(Material for this task)

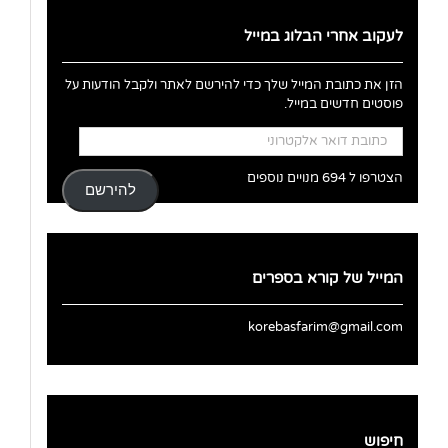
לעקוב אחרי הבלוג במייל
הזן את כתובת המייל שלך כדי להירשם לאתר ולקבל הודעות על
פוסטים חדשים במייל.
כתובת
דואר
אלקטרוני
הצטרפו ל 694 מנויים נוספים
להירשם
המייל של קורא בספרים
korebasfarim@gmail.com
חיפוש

(End Material for this task)
(Material for this task)

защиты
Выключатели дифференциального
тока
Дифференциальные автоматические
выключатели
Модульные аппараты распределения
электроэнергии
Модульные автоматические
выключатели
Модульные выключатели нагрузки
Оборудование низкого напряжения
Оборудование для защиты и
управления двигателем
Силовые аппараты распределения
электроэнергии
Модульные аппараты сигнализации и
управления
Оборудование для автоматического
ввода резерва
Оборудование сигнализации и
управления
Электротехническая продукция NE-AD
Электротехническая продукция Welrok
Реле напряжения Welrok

(End Material for this task)
(Material for this task)

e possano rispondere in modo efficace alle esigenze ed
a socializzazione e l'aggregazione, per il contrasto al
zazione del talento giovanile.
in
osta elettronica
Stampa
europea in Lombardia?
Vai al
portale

(End Material for this task)

Repeat the entries above verbatim, but only from the line that has "ввода резерва" down to the line that has "Реле напряжения Welrok", inclusive.

Solution to the problem.
ввода резерва
Оборудование сигнализации и
управления
Электротехническая продукция NE-AD
Электротехническая продукция Welrok
Реле напряжения Welrok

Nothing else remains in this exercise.